CZYTAJ RÓWNIEŻ: Komedia! Warszawski ratusz uaktywnia się wtedy, gdy o problemach mówi Jaki. „To naprawdę wy potrzebujecie mnie, aby z głową rządzić?”
Patryk Jaki dodał, że jeśli ktoś chciałby to sprawdzić, to wszystkie transmisje ze spotkań, które często kończą się o 23:00 są transmitowane na żywo na Facebooku i zdarza się, że ponad 50 osób wśród obecnych na spotkaniach zabiera głos.
Widać, że są to osoby, które znają problemy, pytają o konkrety. Jak mielibyśmy ich zwozić? Z Opola? To niemożliwe. Ludzie w Warszawie są zmęczeni rządami PO i nie są zainteresowani spotkaniami z politykami PO
— mówił wiceminister sprawiedliwości.
Na spotkaniach z Patrykiem Jakim nie brakuje też osób związanych z Komitetem Obrony Demokracji. Pytany o to, w jaki sposób sobie z nimi radzi, powiedział, że on na spotkaniach zawsze jest witany przez członków KOD.

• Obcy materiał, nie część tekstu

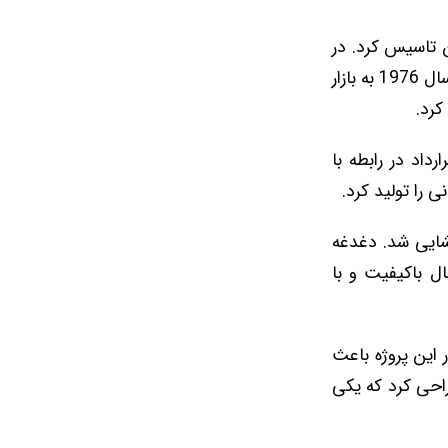
لان تاسیس کرد. در
اکتبر همان سال، او اولین مجموعه پوشاک آماده مردانه خود را برای بهار و تابستان سال 1976 به بازار
کرد.
رارداد در رابطه با
گشایی شد. دغدغه
ل باکیفیت و با
 این پروژه باعث
د. آرمانی لباس ‌های بیش از 100 فیلم را طراحی کرد که یکی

Mają swoje ulubione piosenki: „Jaki będziesz siedział”. Znam te historie i nauczyłem się sobie z nimi radzić. Im zawsze jest łatwiej schować się w tłumie i się drzeć. Wtedy ja zawsze proszę ich na środek, daję mikrofon i zaczyna z nimi rozmowę. Wtedy już nie jest tak łatwo. Drzeć się, że łamiemy konstytucję to każdy potrafi. Ale wyjść na środek i odpowiedzieć na pytania to już nie jest proste. Później np. działacz partii Razem wychodzi płaczący z naszego spotkaniach, bo skonfrontował się z rzeczywistością
— powiedział Patryk Jaki.
Pytany o to, co by powiedział Rafałowi Trzaskowskiemu, gdyby usiadł z nim na jego ławce, Patryk Jaki odpowiedział:
Powiedziałbym mu, że jestem szczęśliwy, że miał dziewczynę w Rembertowie, ale opowiedziałbym mu o problemach innych dzielnic, w których nie miał dziewczyn. Tam jest dużo problemów i mieszkańcy o tym mówią. Zaprosiłbym go na któreś ze swoich spotkań. Zapewniłbym mu w ten sposób frekwencję. Posłuchałby wtedy, jakie jest życie w dzielnicach, jakie są problemy z planowaniem przestrzennym, z deweloperami, o tym, jak ciężko dostać się do przedszkola czy żłobka. Powiedziałbym mu o tym, ile kosztuje najem obiektów sportowych dla dzieci, które chciałyby się rozwijać sportowo, jakie są problemy we współpracy z NGO, dlaczego Warszawie potrzeba nowych mostów. Pokazałbym mu, jak na świecie i za ile i ile buduje się kilometrów metra w jedna kadencję. Podałbym mu całą listę nieruchomości, które zostały zreprywatyzowane i co się w tej chwili dzieje. Dałbym im adresy i nazwiska ludzi poszkodowanych w wyniku reprywatyzacji, a dziś mieszkają pod mostem, bo jakiś cwaniaczek kupił sobie kamienicę za 300 złotych. Pokazałbym mu też jego zdjęcia z Hanną Gronkiewicz-Waltz i przypomniał, kto odpowiada za ten bałagan
— powiedział Jaki, dodając, że Trzaskowski nie miałby z nim łatwej rozmowy na tej ławeczce.